As indicated in this chapter's feature Crime and Punishment in Texas, criminal justice in Texas is based on a system of graded penalties that specifies different degrees of punishment depending on the severity of the alleged crime.
The primary distinction in crime severity, of course, is between misdemeanors and felonies. A misdemeanor is a relatively minor, non-violent crime that involves property of only limited value, minor drug possession, or other prohibited acts that do not involve bodily injury. These cases are generally heard by the local trial courts of limited jurisdiction (Justice of the Peace courts, the various county courts, and Municipal courts).
Felonies are crimes that are deemed to pose a much more serious threat to society. Theft or burglary involving property of substantial value, assault, and distribution of controlled substances are all felonies. The state District courts have exclusive original jurisdiction in these cases.

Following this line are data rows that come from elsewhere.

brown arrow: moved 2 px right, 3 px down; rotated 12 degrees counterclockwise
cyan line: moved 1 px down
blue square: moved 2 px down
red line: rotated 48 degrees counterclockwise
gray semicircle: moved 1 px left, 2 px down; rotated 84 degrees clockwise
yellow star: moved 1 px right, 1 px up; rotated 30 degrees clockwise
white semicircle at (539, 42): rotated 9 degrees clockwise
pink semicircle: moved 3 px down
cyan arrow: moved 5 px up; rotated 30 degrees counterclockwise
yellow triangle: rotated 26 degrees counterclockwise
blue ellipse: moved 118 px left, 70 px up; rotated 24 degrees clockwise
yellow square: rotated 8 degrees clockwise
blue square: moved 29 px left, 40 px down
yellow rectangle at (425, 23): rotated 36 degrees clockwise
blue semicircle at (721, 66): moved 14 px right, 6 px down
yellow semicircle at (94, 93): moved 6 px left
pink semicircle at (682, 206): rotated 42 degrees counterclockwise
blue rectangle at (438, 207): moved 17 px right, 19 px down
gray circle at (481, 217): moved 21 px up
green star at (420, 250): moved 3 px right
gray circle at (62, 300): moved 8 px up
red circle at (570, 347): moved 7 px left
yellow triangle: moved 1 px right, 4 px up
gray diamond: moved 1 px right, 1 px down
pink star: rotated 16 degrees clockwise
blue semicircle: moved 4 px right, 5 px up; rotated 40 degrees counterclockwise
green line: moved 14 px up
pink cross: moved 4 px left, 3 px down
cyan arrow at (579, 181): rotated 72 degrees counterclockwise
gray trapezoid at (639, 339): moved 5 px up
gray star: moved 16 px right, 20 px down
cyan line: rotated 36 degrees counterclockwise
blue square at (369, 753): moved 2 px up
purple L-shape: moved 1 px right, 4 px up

Both misdemeanors and felonies, in turn, are graded according to severity. Misdemeanors are graded in classes (class A, B, and C), while felonies are graded in degrees (first-degree through third-degree, with first being the worst).
Felony grades also include capital felony and state jail felony. Capital felonies are crimes involving murder punishable upon conviction by death. The creation of state jail felonies - so-called fourth-degree felonies that are serious, but less so than other felonies - reflects the continuing evolution of societal problems and changing social mores.
Repeat offenders may be punished more harshly than first-time offenders with enhanced punishment. These punishments involve assigning the penalty for the next higher degree of felony to a repeat offender. Enhancement may apply in the case of a second conviction for a second-degree or third-degree felony, or a third conviction for a state jail felony.